"Küçük bir nehir zarif dağ deresinden akar, on bin dağ deresini toplar ve her iki tarafında sedir ormanı olan nehir hendeği boyunca akar ..." Bu, Shen Congwen'in tarif ettiği sınır kentinin görünüşüdür. Sınır kasabasını merak ederek, sadece çantalarımı topladım ve bu kış arkadaşlarımla Phoenix'e geldim. O gün gökyüzü kasvetliydi ve hava çiseliyordu.Gün boyunca Phoenix antik kentinde çok az insan vardı ve çok fazla dükkan açık değildi.Ayrıca kış mevsim dışı olduğu için doğal olarak havai fişek kokusu yoktu. Otelde dinlendikten sonra ahşap kapıyı açtık ve saat beşte dışarı çıkıp bir göz attık.
Phoenix Antik KentiAntik şehir surları boyunca antik kente kadar yürürken, uzun ve dar taş yollar her iki tarafta da dükkanlarla dolu ve her türlü eşya mevcut ... Beni daha çok çeken şey, Ming ve Qing hanedanlarından beri inşa edilen, sınır kent sakinlerinin nesillerinin büyümesine tanıklık eden klan ataları salonları. Hongqiao'ya yavaşça yürüyorum.
HongqiaoHongqiao köprüsü nehir kıyısının her iki yakasını birbirine bağlar ve gelip giden sonsuz bir turist akışı vardır. Yemek dolduktan sonra gökyüzü yavaş yavaş karardı ve Tuojiang Nehri üzerinde birlikte bir tekne turuna çıktık, tekne ilerledikçe önümüzdeki sahne yavaş yavaş değişti. Belki de teknenin bir yandan diğer yana sallanması ve çok dengeli olmaması bizim heyecanımızdı.
Tuojiang Tuojiang Nehri RaftingiTeknede oturmak, boğazın her iki yakasındaki ışıkları yavaş yavaş hayranlıkla seyretmek, öylesine göz kamaştırıcı, öylesine parlak ki, bu antik kentin gün içinde yenilenmesinden sonra günün en güzel anı.
Hongqiao Wanshou SarayıKaraya çıktıktan sonra Tuojiang Nehri'nin kenarında yürüyün ve taş yolda karşı yakadaki manzarayı yavaşça izleyin.Temiz barın içinden akan tatlı bir halk şarkısı var, zorunlu tüketim yok, sadece bedava şarkı Barış Hayranın hikayesi. Aile yanında kalmaya dönerken dönüp arkamdaki uzak manzaraya baktım, şimdi Spirited Away'deki bir resim gibi.

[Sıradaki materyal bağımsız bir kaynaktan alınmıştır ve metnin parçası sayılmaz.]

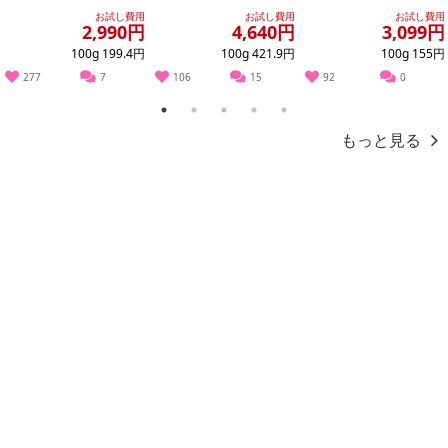
きベーコン 【形不揃
イズ×2房】藤稔（ふじ
白桃(品種・玉数おまか
お試し費用
お試し費用
お試し費用
い】
みの...
せ)※ご家...
2,990円
4,640円
3,099円
100g 199.4円
100g 421.9円
100g 155円
277
7
106
15
92
0
1
2
3
4
5
もっと見る
切り落としと侮るべからず！「えっ、これ切り落とし！？」と思わ
ず口に出るほど大きな一枚肉！
旨みたっぷり。九州産の上質な高級部位肩ロース（約30kg以上）の
塊を、そのままバサッと使いやすい切り落としにしました！「今夜
はちょっと贅沢に」そんな日にぴったりの、九州産黒毛和牛の大判
霜降り切り落としです。口にした瞬間に広がる、とろけるような脂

Tuojiang Diaojiaolou Tuojiang Kaya AtlamaBirden Tuojiang Nehri'nin karşı tarafında yaşadığımı ve nehirden zıplayan kaya ve tahta köprüyü geçmek için sadece iki kısa yol seçeneği olduğunu fark ettim. Aksine, tahta kaldırımda olabildiğince geniş yürüyen pek çok insan var ve tahtanın sallanması güvensiz geliyor. Kaya atlamayı denemeliyim diye düşündüm. Taşa güvenle adım atın. Gerçekten ayağa kalktığımda, ne kadar saf olduğumu fark ettim - cesurca birkaç adım atmıştım ve ayaklarımın altında akan su başımı döndürdü ve geri dönmeyi, ilerleyemedi. Önden yürüyen küçük kız kardeşler adımı çağırıp durdular, birbiri ardına on metre kadar ayrıldık, geçenler bizi korkuttu! Kurşunu ısırıp ileri atılmaktan başka yolu yoktu ve aniden yaklaşmakta olan bir yayaya çarptı! Kaldırımın diğer tarafında, iki kız kardeş titreyerek ve dengelerini koruyarak "Yapabilirim! Ördek!" Diye bağırdılar. Bu kaya atlama deneyimiyle, sınır kasabasına yaptığım bu geziyi unutamıyorum. Bazen sessiz, bazen hareketli. Shen Congwen'in tarif ettiği sınır kasabası ve aynı zamanda benim gözümde sınır kasabası.